# gandermountain plastics by 1pack get 2nd pack 50% off



## clumzy_31 (Jul 15, 2010)

Yesterday I went to gander to get some frogs. Turned my head and seen a sign that says buy 1 pack of gander series plastics get the next 50% off. Well didn't need any plastics but couldn't beat the deal. Bought 1 pack of 40 senkos for 9.99 and got the next pack of senkos for 4.99. So 80 senkos for about 15 bucks. I'm pretty sure its world wide because it was in there ad.


----------



## fender66 (Jul 16, 2010)

That's a good deal.
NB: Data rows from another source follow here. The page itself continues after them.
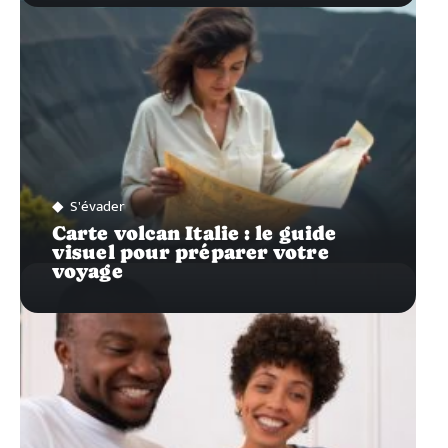
S'évader
Carte volcan Italie : le guide
visuel pour préparer votre
voyage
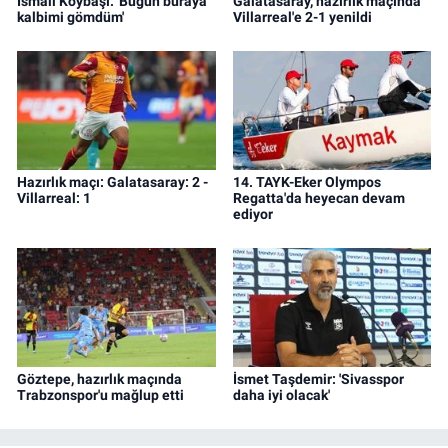
İsmail Köybaşı: 'Bugün buraya
Galatasaray, hazırlık maçında
kalbimi gömdüm'
Villarreal'e 2-1 yenildi
Hazırlık maçı: Galatasaray: 2 -
14. TAYK-Eker Olympos
Villarreal: 1
Regatta'da heyecan devam
ediyor
Göztepe, hazırlık maçında
İsmet Taşdemir: 'Sivasspor
Trabzonspor'u mağlup etti
daha iyi olacak'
Wish there was a store closer to me than 2 hours away. #-o I saw some other things in their ad that I'd like to have too.


----------



## angry Bob (Jul 16, 2010)

I love those 40 packs. Somebody finally got their crap together and offered something like that. The bait monkey might be biting me soon. Thanks for the heads up.


----------



## breachless (Jul 16, 2010)

Yes thanks for the heads up! I have to swing by there for some frogs anyway...


----------



## ACarbone624 (Jul 16, 2010)

Their brand of stickbaits are on sale on their website also for $2.99


----------



## clumzy_31 (Jul 16, 2010)

Yea I wish other brands would go on sale like that. Or even sell packs of 40/50 for 9.99. They must be testing waters to see if people would actually buy them in that amount before they bring out more color selection. Well atleast that's what I think. Its still a good deal but they don't offer a lot of colors. Ebay sell them 50 for 15.99 shiiped but somtimes you need your tools right away.


----------



## huntinfool (Jul 18, 2010)

Didn't see that yesterday when I was there. :evil:


----------



## moi (Jul 18, 2010)

opcorn: Wish I had a store nearby.....I'm runnin' low on two or three different colors. Maybe we give their website a look..... :beer:


----------



## basshunter25 (Jul 18, 2010)

moi said:


> opcorn: Wish I had a store nearby.....I'm runnin' low on two or three different colors. Maybe we give their website a look..... :beer:





fender66 said:


> That's a good deal. Wish there was a store closer to me than 2 hours away. #-o I saw some other things in their ad that I'd like to have too.



You can order online from their website. Free shipping. I don't think they run the buy one get one half off but the online prices are the same as instore so figure your saving gas money and there you go.


----------